Kathy Cooney has friends of all ages — since she started volunteering with Grand Area Mentoring eight years ago.
“Since 2007, I have had this really great community of friends, big and little, young and old,” Cooney said.
When she’s substitute teaching in Grand County’s public schools, she’s known as “Mrs. Cooney.” To her young mentees, however, she’s simply “Kathy.” Currently, Conney mentors a fifth-grader, a sixth-grader and a high school student.
Each week, the bubbly 56-year-old spends an hour one-on-one with each child, doing what friends do — playing four-square and other games, baking cookies, taking walks, or going out to lunch, for example.
She and her husband Chuck Schildt owned an art gallery for 12 years. Currently, Cooney runs a wholesale art business that allows her some flexibility in her schedule, she said. She began volunteering in the schools when her son was 5.
“While volunteering in the school I saw kids who couldn’t read,” Cooney said.
After reading “The 90% reading Goal” — a book that explains how to increase reading proficiency for third-graders — helping kids learn to read became Cooney’s mission, she said. In 1995, Cooney became a Vista volunteer at the senior center, where she created a program linking retired seniors with kids who needed some individual attention in developing reading skills.
Grand Area Mentoring founder and program director Dan McNeil and mentor coordinator Megan McGee noticed Cooney’s work and approached her about being a mentor. Grand Area Mentoring matches screened adults with elementary to high school students who could benefit from having an additional adult friend in their lives. Teachers typically refer kids to the program.
“Kathy is an ideal mentor,” McNeil said. “She’s very reliable and goes the extra mile.”
Grand Area Mentoring serves 50 to 60 kids at any given time. There are always a dozen kids on the waiting list for a mentor, McNeil said. Last year, the nonprofit matched 80 kids to mentors.

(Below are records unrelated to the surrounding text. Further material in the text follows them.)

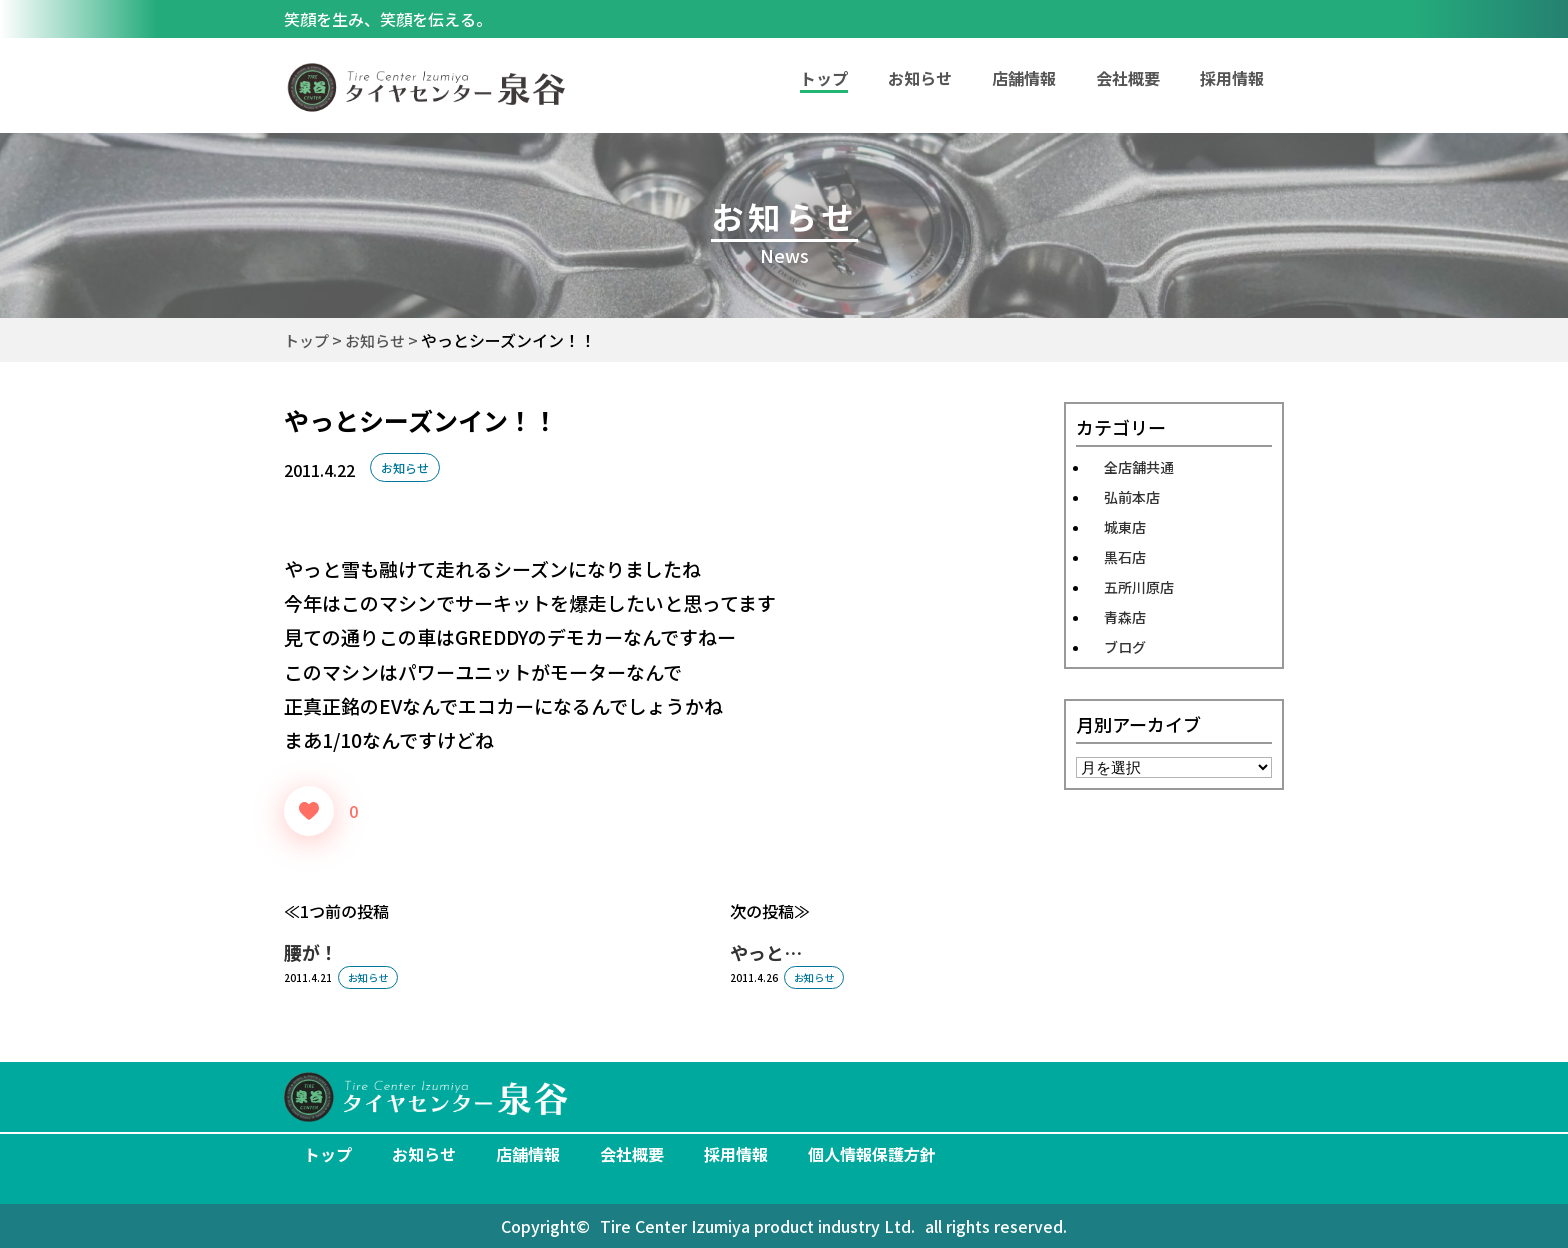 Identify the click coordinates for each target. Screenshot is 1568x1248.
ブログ (1125, 647)
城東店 (1125, 527)
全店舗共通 (1139, 467)
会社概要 (1128, 78)
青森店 (1125, 617)
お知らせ (920, 78)
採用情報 (1232, 78)
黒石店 (1125, 557)
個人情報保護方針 (872, 1154)
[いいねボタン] (309, 811)
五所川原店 (1139, 587)
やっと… (766, 952)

Spending the time volunteering, Cooney said, makes her feel “richer, with more time and energy” overall.
Some of that drive to volunteer has rubbed off on Cooney’s son Charlie, who’s 24, and used to volunteer his time reading to residents at the old Allen Memorial Hospital’s Extended Care unit.
“He continues to volunteer locally whenever he comes back to town from California,” Cooney said.
Cooney said she wants people to know how easy it is to get involved in the community.
“There are so many opportunities and so many ways to have fun and be of help, and spread some laughs along the way,” she said.